# Work request:
All of the data should be given again word for word, though the images are to be left out.

# The input:
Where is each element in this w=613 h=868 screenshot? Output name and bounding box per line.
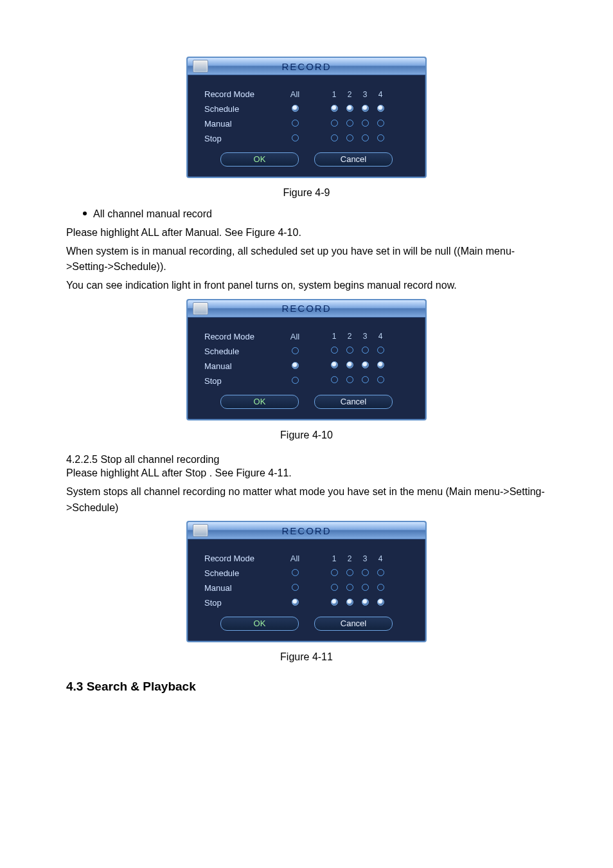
radio-schedule-all[interactable] bbox=[292, 569, 299, 576]
radio-stop-ch1[interactable] bbox=[331, 599, 338, 606]
dialog-body: Record Mode All 1 2 3 4 Schedule bbox=[188, 539, 425, 641]
header-mode-label: Record Mode bbox=[204, 329, 281, 344]
radio-stop-ch4[interactable] bbox=[377, 376, 384, 383]
record-panel-fig10: RECORD Record Mode All 1 2 3 4 Schedule bbox=[186, 299, 427, 420]
dialog-title: RECORD bbox=[188, 303, 425, 314]
radio-stop-ch2[interactable] bbox=[346, 599, 353, 606]
radio-manual-ch1[interactable] bbox=[331, 120, 338, 127]
cancel-button[interactable]: Cancel bbox=[314, 395, 393, 409]
radio-stop-ch1[interactable] bbox=[331, 376, 338, 383]
radio-manual-ch2[interactable] bbox=[346, 120, 353, 127]
radio-schedule-ch3[interactable] bbox=[362, 347, 369, 354]
radio-stop-ch3[interactable] bbox=[362, 599, 369, 606]
ok-button[interactable]: OK bbox=[220, 395, 299, 409]
radio-manual-ch3[interactable] bbox=[362, 584, 369, 591]
radio-schedule-all[interactable] bbox=[292, 105, 299, 112]
radio-stop-all[interactable] bbox=[292, 134, 299, 141]
row-stop-label: Stop bbox=[204, 131, 281, 146]
paragraph: Please highlight ALL after Stop . See Fi… bbox=[66, 466, 547, 482]
radio-manual-all[interactable] bbox=[292, 362, 299, 369]
radio-stop-ch4[interactable] bbox=[377, 134, 384, 141]
record-panel-fig11: RECORD Record Mode All 1 2 3 4 Schedule bbox=[186, 521, 427, 642]
header-mode-label: Record Mode bbox=[204, 87, 281, 102]
record-mode-table: Record Mode All 1 2 3 4 Schedule bbox=[204, 329, 388, 388]
dialog-body: Record Mode All 1 2 3 4 Schedule bbox=[188, 318, 425, 419]
radio-stop-ch3[interactable] bbox=[362, 134, 369, 141]
radio-stop-ch4[interactable] bbox=[377, 599, 384, 606]
paragraph: System stops all channel recording no ma… bbox=[66, 484, 547, 516]
radio-schedule-ch3[interactable] bbox=[362, 569, 369, 576]
bullet-dot-icon bbox=[83, 212, 87, 215]
radio-stop-ch1[interactable] bbox=[331, 134, 338, 141]
header-row: Record Mode All 1 2 3 4 bbox=[204, 551, 388, 566]
radio-manual-ch4[interactable] bbox=[377, 361, 384, 368]
radio-schedule-ch4[interactable] bbox=[377, 347, 384, 354]
row-schedule: Schedule bbox=[204, 102, 388, 116]
bullet-item: All channel manual record bbox=[66, 206, 547, 222]
header-ch-1: 1 bbox=[326, 551, 342, 566]
document-page: RECORD Record Mode All 1 2 3 4 Schedule bbox=[0, 0, 613, 868]
radio-stop-ch2[interactable] bbox=[346, 134, 353, 141]
radio-manual-all[interactable] bbox=[292, 584, 299, 591]
header-ch-2: 2 bbox=[342, 87, 357, 102]
radio-stop-all[interactable] bbox=[292, 377, 299, 384]
radio-stop-ch3[interactable] bbox=[362, 376, 369, 383]
ok-button[interactable]: OK bbox=[220, 617, 299, 631]
header-mode-label: Record Mode bbox=[204, 551, 281, 566]
header-ch-3: 3 bbox=[357, 87, 373, 102]
radio-manual-all[interactable] bbox=[292, 120, 299, 127]
dialog-title: RECORD bbox=[188, 525, 425, 536]
header-all: All bbox=[281, 87, 308, 102]
radio-manual-ch2[interactable] bbox=[346, 584, 353, 591]
dialog-button-row: OK Cancel bbox=[204, 152, 409, 167]
cancel-button[interactable]: Cancel bbox=[314, 152, 393, 167]
ok-button[interactable]: OK bbox=[220, 152, 299, 167]
radio-schedule-ch2[interactable] bbox=[346, 569, 353, 576]
radio-manual-ch1[interactable] bbox=[331, 361, 338, 368]
figure-caption-4-9: Figure 4-9 bbox=[0, 187, 613, 199]
radio-schedule-ch2[interactable] bbox=[346, 347, 353, 354]
header-ch-3: 3 bbox=[357, 329, 373, 344]
row-manual: Manual bbox=[204, 581, 388, 595]
radio-manual-ch4[interactable] bbox=[377, 120, 384, 127]
radio-stop-all[interactable] bbox=[292, 599, 299, 606]
radio-schedule-ch3[interactable] bbox=[362, 105, 369, 112]
radio-manual-ch4[interactable] bbox=[377, 584, 384, 591]
section-heading: 4.2.2.5 Stop all channel recording bbox=[66, 454, 547, 466]
radio-schedule-ch4[interactable] bbox=[377, 569, 384, 576]
figure-caption-4-10: Figure 4-10 bbox=[0, 429, 613, 441]
row-manual-label: Manual bbox=[204, 581, 281, 595]
radio-manual-ch2[interactable] bbox=[346, 361, 353, 368]
radio-schedule-ch4[interactable] bbox=[377, 105, 384, 112]
row-schedule-label: Schedule bbox=[204, 344, 281, 359]
row-stop: Stop bbox=[204, 374, 388, 388]
radio-schedule-ch2[interactable] bbox=[346, 105, 353, 112]
header-ch-2: 2 bbox=[342, 329, 357, 344]
radio-stop-ch2[interactable] bbox=[346, 376, 353, 383]
cancel-button[interactable]: Cancel bbox=[314, 617, 393, 631]
record-mode-table: Record Mode All 1 2 3 4 Schedule bbox=[204, 87, 388, 146]
radio-manual-ch3[interactable] bbox=[362, 120, 369, 127]
header-row: Record Mode All 1 2 3 4 bbox=[204, 329, 388, 344]
dialog-titlebar: RECORD bbox=[188, 522, 425, 539]
row-schedule: Schedule bbox=[204, 344, 388, 359]
paragraph: Please highlight ALL after Manual. See F… bbox=[66, 225, 547, 241]
dialog-titlebar: RECORD bbox=[188, 300, 425, 318]
radio-manual-ch3[interactable] bbox=[362, 361, 369, 368]
row-manual: Manual bbox=[204, 116, 388, 131]
radio-schedule-ch1[interactable] bbox=[331, 105, 338, 112]
row-manual-label: Manual bbox=[204, 359, 281, 374]
row-schedule-label: Schedule bbox=[204, 102, 281, 116]
paragraph-block-2: Please highlight ALL after Stop . See Fi… bbox=[66, 466, 547, 516]
radio-schedule-ch1[interactable] bbox=[331, 347, 338, 354]
header-ch-4: 4 bbox=[373, 551, 388, 566]
row-schedule: Schedule bbox=[204, 566, 388, 581]
header-ch-3: 3 bbox=[357, 551, 373, 566]
header-ch-2: 2 bbox=[342, 551, 357, 566]
header-row: Record Mode All 1 2 3 4 bbox=[204, 87, 388, 102]
header-ch-4: 4 bbox=[373, 87, 388, 102]
radio-schedule-ch1[interactable] bbox=[331, 569, 338, 576]
radio-schedule-all[interactable] bbox=[292, 347, 299, 354]
radio-manual-ch1[interactable] bbox=[331, 584, 338, 591]
chapter-heading: 4.3 Search & Playback bbox=[66, 680, 547, 694]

# Task output:
Where is each element in this w=613 h=868 screenshot? Output name and bounding box per line.
radio-schedule-all[interactable] bbox=[292, 569, 299, 576]
radio-stop-ch1[interactable] bbox=[331, 599, 338, 606]
dialog-body: Record Mode All 1 2 3 4 Schedule bbox=[188, 539, 425, 641]
header-mode-label: Record Mode bbox=[204, 329, 281, 344]
radio-stop-ch4[interactable] bbox=[377, 376, 384, 383]
record-panel-fig10: RECORD Record Mode All 1 2 3 4 Schedule bbox=[186, 299, 427, 420]
dialog-title: RECORD bbox=[188, 303, 425, 314]
radio-stop-ch2[interactable] bbox=[346, 599, 353, 606]
radio-manual-ch1[interactable] bbox=[331, 120, 338, 127]
cancel-button[interactable]: Cancel bbox=[314, 395, 393, 409]
radio-stop-ch1[interactable] bbox=[331, 376, 338, 383]
radio-manual-ch2[interactable] bbox=[346, 120, 353, 127]
radio-schedule-ch3[interactable] bbox=[362, 347, 369, 354]
radio-stop-ch3[interactable] bbox=[362, 599, 369, 606]
ok-button[interactable]: OK bbox=[220, 395, 299, 409]
radio-manual-ch3[interactable] bbox=[362, 584, 369, 591]
radio-schedule-all[interactable] bbox=[292, 105, 299, 112]
radio-stop-all[interactable] bbox=[292, 134, 299, 141]
row-stop-label: Stop bbox=[204, 131, 281, 146]
paragraph: Please highlight ALL after Stop . See Fi… bbox=[66, 466, 547, 482]
radio-manual-all[interactable] bbox=[292, 362, 299, 369]
radio-stop-ch4[interactable] bbox=[377, 134, 384, 141]
record-panel-fig11: RECORD Record Mode All 1 2 3 4 Schedule bbox=[186, 521, 427, 642]
header-mode-label: Record Mode bbox=[204, 87, 281, 102]
record-mode-table: Record Mode All 1 2 3 4 Schedule bbox=[204, 329, 388, 388]
dialog-body: Record Mode All 1 2 3 4 Schedule bbox=[188, 318, 425, 419]
radio-stop-ch3[interactable] bbox=[362, 134, 369, 141]
radio-stop-ch4[interactable] bbox=[377, 599, 384, 606]
paragraph: System stops all channel recording no ma… bbox=[66, 484, 547, 516]
radio-schedule-ch3[interactable] bbox=[362, 569, 369, 576]
bullet-dot-icon bbox=[83, 212, 87, 215]
radio-stop-ch1[interactable] bbox=[331, 134, 338, 141]
header-row: Record Mode All 1 2 3 4 bbox=[204, 551, 388, 566]
radio-manual-ch4[interactable] bbox=[377, 361, 384, 368]
radio-schedule-ch4[interactable] bbox=[377, 347, 384, 354]
row-schedule: Schedule bbox=[204, 102, 388, 116]
bullet-item: All channel manual record bbox=[66, 206, 547, 222]
header-ch-1: 1 bbox=[326, 551, 342, 566]
document-page: RECORD Record Mode All 1 2 3 4 Schedule bbox=[0, 0, 613, 868]
radio-stop-ch2[interactable] bbox=[346, 134, 353, 141]
radio-manual-all[interactable] bbox=[292, 584, 299, 591]
header-ch-2: 2 bbox=[342, 87, 357, 102]
radio-stop-all[interactable] bbox=[292, 377, 299, 384]
radio-stop-ch3[interactable] bbox=[362, 376, 369, 383]
ok-button[interactable]: OK bbox=[220, 617, 299, 631]
header-mode-label: Record Mode bbox=[204, 551, 281, 566]
header-ch-3: 3 bbox=[357, 87, 373, 102]
radio-manual-all[interactable] bbox=[292, 120, 299, 127]
dialog-title: RECORD bbox=[188, 525, 425, 536]
header-all: All bbox=[281, 87, 308, 102]
radio-manual-ch2[interactable] bbox=[346, 584, 353, 591]
dialog-button-row: OK Cancel bbox=[204, 152, 409, 167]
cancel-button[interactable]: Cancel bbox=[314, 152, 393, 167]
ok-button[interactable]: OK bbox=[220, 152, 299, 167]
radio-schedule-ch2[interactable] bbox=[346, 569, 353, 576]
radio-manual-ch1[interactable] bbox=[331, 361, 338, 368]
figure-caption-4-9: Figure 4-9 bbox=[0, 187, 613, 199]
radio-schedule-ch2[interactable] bbox=[346, 347, 353, 354]
header-ch-3: 3 bbox=[357, 329, 373, 344]
row-manual: Manual bbox=[204, 581, 388, 595]
radio-manual-ch4[interactable] bbox=[377, 120, 384, 127]
radio-stop-all[interactable] bbox=[292, 599, 299, 606]
radio-schedule-ch3[interactable] bbox=[362, 105, 369, 112]
radio-manual-ch4[interactable] bbox=[377, 584, 384, 591]
section-heading: 4.2.2.5 Stop all channel recording bbox=[66, 454, 547, 466]
radio-schedule-ch4[interactable] bbox=[377, 569, 384, 576]
figure-caption-4-10: Figure 4-10 bbox=[0, 429, 613, 441]
row-manual-label: Manual bbox=[204, 581, 281, 595]
radio-manual-ch2[interactable] bbox=[346, 361, 353, 368]
radio-schedule-ch4[interactable] bbox=[377, 105, 384, 112]
row-schedule-label: Schedule bbox=[204, 344, 281, 359]
row-stop: Stop bbox=[204, 374, 388, 388]
radio-schedule-ch2[interactable] bbox=[346, 105, 353, 112]
header-ch-2: 2 bbox=[342, 329, 357, 344]
radio-stop-ch2[interactable] bbox=[346, 376, 353, 383]
cancel-button[interactable]: Cancel bbox=[314, 617, 393, 631]
record-mode-table: Record Mode All 1 2 3 4 Schedule bbox=[204, 87, 388, 146]
radio-manual-ch3[interactable] bbox=[362, 120, 369, 127]
header-row: Record Mode All 1 2 3 4 bbox=[204, 329, 388, 344]
dialog-titlebar: RECORD bbox=[188, 522, 425, 539]
row-schedule: Schedule bbox=[204, 344, 388, 359]
paragraph: Please highlight ALL after Manual. See F… bbox=[66, 225, 547, 241]
dialog-titlebar: RECORD bbox=[188, 300, 425, 318]
radio-manual-ch3[interactable] bbox=[362, 361, 369, 368]
row-manual: Manual bbox=[204, 116, 388, 131]
radio-schedule-ch1[interactable] bbox=[331, 105, 338, 112]
row-manual-label: Manual bbox=[204, 359, 281, 374]
row-schedule-label: Schedule bbox=[204, 102, 281, 116]
paragraph-block-2: Please highlight ALL after Stop . See Fi… bbox=[66, 466, 547, 516]
radio-schedule-ch1[interactable] bbox=[331, 347, 338, 354]
header-ch-4: 4 bbox=[373, 551, 388, 566]
row-schedule: Schedule bbox=[204, 566, 388, 581]
header-ch-3: 3 bbox=[357, 551, 373, 566]
header-ch-2: 2 bbox=[342, 551, 357, 566]
header-row: Record Mode All 1 2 3 4 bbox=[204, 87, 388, 102]
header-ch-4: 4 bbox=[373, 87, 388, 102]
radio-schedule-ch1[interactable] bbox=[331, 569, 338, 576]
radio-schedule-all[interactable] bbox=[292, 347, 299, 354]
radio-manual-ch1[interactable] bbox=[331, 584, 338, 591]
chapter-heading: 4.3 Search & Playback bbox=[66, 680, 547, 694]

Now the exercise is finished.